§ Source information
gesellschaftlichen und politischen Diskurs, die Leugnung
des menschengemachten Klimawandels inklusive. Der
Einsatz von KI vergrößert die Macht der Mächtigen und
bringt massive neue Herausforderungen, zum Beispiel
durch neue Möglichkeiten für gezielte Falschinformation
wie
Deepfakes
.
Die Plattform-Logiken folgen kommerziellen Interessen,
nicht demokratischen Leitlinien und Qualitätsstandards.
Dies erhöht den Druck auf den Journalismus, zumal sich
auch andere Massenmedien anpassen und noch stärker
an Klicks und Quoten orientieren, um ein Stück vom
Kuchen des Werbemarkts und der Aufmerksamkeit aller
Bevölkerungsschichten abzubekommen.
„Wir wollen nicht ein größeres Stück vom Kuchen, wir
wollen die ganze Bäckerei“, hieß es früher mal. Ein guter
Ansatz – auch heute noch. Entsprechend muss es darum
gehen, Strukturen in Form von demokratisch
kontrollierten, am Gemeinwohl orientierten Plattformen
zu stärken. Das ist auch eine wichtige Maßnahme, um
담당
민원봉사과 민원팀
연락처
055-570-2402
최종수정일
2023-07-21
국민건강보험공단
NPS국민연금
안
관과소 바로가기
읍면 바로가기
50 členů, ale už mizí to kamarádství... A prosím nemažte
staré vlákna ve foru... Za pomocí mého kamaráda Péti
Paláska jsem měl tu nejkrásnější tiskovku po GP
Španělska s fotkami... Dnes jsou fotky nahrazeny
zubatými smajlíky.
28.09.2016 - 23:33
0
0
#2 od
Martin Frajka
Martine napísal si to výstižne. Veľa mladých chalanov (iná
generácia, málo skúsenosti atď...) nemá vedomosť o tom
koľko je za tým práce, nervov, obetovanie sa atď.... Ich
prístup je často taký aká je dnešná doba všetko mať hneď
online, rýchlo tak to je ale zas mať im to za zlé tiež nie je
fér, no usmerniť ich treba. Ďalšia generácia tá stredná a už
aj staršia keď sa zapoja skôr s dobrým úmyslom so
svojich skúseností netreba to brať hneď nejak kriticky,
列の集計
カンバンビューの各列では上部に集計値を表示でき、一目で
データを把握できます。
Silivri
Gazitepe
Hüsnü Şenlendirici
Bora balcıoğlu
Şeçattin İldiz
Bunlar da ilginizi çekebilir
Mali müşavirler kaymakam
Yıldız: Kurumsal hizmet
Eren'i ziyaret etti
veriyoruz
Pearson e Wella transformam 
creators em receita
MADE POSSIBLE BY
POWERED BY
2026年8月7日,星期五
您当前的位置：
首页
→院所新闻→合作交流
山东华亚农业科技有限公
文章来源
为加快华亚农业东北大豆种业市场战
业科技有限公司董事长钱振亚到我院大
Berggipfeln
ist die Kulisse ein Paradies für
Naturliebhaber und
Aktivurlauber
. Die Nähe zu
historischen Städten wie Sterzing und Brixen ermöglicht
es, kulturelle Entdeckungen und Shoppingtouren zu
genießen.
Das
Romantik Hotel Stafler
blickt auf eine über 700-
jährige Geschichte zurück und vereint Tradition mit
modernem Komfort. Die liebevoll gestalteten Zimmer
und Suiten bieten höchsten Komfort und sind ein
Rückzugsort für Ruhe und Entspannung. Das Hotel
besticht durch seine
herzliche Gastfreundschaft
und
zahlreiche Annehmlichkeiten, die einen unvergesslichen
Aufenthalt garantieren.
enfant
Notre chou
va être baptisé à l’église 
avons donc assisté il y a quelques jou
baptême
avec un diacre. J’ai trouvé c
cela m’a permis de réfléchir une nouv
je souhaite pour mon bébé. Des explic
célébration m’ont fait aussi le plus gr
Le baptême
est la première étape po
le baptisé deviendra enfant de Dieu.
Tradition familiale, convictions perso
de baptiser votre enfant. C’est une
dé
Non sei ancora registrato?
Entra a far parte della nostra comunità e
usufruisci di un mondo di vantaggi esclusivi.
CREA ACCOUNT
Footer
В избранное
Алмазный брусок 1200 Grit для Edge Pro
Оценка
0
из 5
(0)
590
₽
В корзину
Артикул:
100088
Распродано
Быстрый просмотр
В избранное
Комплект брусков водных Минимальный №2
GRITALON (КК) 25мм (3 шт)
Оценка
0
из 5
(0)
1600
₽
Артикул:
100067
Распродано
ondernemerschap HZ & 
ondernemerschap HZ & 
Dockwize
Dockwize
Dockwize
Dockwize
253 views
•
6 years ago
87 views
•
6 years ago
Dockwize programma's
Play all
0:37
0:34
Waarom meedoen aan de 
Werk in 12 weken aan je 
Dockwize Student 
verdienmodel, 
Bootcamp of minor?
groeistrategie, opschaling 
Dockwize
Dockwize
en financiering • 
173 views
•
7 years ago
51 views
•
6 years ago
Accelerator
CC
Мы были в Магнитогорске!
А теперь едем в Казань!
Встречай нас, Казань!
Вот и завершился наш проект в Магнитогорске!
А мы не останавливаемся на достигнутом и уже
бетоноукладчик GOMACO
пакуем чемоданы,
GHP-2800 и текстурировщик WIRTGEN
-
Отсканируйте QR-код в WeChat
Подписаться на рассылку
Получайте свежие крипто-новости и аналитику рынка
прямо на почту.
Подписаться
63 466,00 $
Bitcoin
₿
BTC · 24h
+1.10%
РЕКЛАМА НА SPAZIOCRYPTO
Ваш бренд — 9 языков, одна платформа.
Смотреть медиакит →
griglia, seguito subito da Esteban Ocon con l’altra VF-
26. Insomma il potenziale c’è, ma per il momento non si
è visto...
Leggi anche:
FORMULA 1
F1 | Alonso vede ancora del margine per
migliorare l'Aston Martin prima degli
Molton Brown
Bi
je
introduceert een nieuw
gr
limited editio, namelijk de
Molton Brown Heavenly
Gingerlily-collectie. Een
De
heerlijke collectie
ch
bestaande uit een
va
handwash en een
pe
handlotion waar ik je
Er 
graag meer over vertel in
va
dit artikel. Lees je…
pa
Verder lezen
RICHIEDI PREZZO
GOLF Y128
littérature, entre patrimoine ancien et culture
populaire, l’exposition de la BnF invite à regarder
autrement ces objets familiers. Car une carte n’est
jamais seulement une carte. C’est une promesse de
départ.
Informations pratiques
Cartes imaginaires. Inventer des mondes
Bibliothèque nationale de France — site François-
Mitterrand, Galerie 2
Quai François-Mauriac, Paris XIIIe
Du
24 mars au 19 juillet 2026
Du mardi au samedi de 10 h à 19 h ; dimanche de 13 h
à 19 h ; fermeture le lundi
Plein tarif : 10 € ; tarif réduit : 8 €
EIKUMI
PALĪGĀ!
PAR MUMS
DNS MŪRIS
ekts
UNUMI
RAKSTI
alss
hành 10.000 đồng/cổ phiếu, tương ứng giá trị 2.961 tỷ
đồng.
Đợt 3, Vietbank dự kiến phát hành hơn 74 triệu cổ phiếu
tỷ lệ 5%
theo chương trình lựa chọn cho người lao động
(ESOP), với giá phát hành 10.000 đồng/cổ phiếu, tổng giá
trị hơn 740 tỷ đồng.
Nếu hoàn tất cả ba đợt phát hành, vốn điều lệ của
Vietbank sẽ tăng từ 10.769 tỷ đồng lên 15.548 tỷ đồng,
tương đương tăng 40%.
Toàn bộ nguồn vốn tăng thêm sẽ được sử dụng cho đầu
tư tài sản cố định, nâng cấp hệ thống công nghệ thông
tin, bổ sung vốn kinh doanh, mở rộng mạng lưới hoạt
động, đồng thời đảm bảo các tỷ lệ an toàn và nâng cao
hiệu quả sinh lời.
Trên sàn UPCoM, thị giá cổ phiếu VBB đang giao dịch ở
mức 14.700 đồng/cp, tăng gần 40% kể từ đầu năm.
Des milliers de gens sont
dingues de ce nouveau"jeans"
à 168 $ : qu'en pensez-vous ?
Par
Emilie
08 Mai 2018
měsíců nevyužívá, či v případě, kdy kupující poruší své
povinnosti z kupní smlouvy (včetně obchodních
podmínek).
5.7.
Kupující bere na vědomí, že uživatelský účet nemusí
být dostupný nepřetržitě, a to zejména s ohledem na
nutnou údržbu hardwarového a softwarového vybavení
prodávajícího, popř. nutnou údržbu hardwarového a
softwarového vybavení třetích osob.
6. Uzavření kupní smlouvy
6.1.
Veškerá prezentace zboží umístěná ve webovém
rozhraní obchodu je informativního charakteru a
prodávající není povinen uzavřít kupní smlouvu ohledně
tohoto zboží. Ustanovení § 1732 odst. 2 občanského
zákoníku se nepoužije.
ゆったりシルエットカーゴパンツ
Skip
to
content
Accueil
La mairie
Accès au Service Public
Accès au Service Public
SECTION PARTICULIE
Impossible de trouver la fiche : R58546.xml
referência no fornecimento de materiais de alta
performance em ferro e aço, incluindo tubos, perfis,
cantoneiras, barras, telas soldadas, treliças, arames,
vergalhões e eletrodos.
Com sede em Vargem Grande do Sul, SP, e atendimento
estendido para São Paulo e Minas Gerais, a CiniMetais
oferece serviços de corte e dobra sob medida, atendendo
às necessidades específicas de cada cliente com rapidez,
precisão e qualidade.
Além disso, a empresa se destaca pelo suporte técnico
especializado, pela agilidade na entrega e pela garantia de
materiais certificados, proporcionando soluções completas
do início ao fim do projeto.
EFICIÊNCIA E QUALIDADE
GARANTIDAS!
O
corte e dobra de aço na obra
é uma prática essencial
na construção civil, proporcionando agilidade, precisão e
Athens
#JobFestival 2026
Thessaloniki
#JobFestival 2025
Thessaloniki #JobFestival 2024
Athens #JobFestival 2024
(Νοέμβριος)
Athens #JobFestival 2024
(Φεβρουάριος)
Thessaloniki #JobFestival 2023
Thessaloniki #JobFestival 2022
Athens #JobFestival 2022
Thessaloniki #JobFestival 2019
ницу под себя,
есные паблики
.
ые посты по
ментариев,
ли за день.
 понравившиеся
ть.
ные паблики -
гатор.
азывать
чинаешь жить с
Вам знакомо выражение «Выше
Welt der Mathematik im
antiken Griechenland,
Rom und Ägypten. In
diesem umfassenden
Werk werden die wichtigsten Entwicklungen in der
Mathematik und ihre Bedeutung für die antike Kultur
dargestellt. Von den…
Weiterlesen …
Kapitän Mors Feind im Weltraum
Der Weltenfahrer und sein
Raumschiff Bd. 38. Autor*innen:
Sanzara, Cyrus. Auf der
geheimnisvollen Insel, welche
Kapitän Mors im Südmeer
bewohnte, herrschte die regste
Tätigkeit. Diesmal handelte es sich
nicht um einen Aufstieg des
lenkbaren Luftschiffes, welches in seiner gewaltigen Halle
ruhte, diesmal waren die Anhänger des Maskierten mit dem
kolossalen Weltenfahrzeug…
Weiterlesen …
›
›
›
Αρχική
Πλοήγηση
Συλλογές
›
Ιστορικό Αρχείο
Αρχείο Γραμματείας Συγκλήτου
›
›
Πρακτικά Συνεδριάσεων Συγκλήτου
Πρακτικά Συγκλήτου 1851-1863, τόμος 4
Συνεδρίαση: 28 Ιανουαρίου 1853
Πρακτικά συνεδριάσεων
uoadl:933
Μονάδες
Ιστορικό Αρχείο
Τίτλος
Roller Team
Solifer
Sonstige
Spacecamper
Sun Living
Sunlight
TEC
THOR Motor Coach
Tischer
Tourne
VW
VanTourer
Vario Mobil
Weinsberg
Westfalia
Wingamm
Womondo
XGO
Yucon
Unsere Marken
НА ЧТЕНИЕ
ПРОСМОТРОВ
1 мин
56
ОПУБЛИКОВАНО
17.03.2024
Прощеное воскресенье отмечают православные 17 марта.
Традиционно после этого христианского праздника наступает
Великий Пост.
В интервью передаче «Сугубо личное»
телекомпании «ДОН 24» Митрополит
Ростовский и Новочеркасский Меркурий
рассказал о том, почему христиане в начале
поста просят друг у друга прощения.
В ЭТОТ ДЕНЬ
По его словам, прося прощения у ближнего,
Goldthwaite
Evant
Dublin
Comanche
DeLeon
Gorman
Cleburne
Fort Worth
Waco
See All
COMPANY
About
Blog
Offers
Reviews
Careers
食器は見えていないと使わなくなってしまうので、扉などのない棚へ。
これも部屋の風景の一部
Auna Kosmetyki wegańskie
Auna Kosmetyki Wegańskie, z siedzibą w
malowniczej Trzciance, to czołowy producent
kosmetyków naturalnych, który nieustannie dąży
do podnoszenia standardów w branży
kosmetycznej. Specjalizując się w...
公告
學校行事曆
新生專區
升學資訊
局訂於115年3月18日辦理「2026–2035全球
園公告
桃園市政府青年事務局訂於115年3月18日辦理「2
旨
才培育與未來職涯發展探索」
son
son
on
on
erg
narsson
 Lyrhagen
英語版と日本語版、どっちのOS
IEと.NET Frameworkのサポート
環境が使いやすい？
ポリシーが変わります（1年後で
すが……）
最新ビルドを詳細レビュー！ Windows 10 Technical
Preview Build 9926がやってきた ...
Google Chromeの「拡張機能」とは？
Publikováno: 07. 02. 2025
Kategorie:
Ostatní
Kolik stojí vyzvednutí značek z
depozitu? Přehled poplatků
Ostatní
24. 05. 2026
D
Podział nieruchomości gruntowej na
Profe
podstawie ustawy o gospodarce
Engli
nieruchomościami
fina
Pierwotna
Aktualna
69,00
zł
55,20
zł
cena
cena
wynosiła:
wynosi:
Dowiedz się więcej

§ Aim of the task
Write out, from the lines above, only those from the line with "avons donc assisté il y a quelques jou" to the line with "Tradition familiale, convictions perso", exactly as given, including the first and the last.

§ Solution for this problem
avons donc assisté il y a quelques jou
baptême
avec un diacre. J’ai trouvé c
cela m’a permis de réfléchir une nouv
je souhaite pour mon bébé. Des explic
célébration m’ont fait aussi le plus gr
Le baptême
est la première étape po
le baptisé deviendra enfant de Dieu.
Tradition familiale, convictions perso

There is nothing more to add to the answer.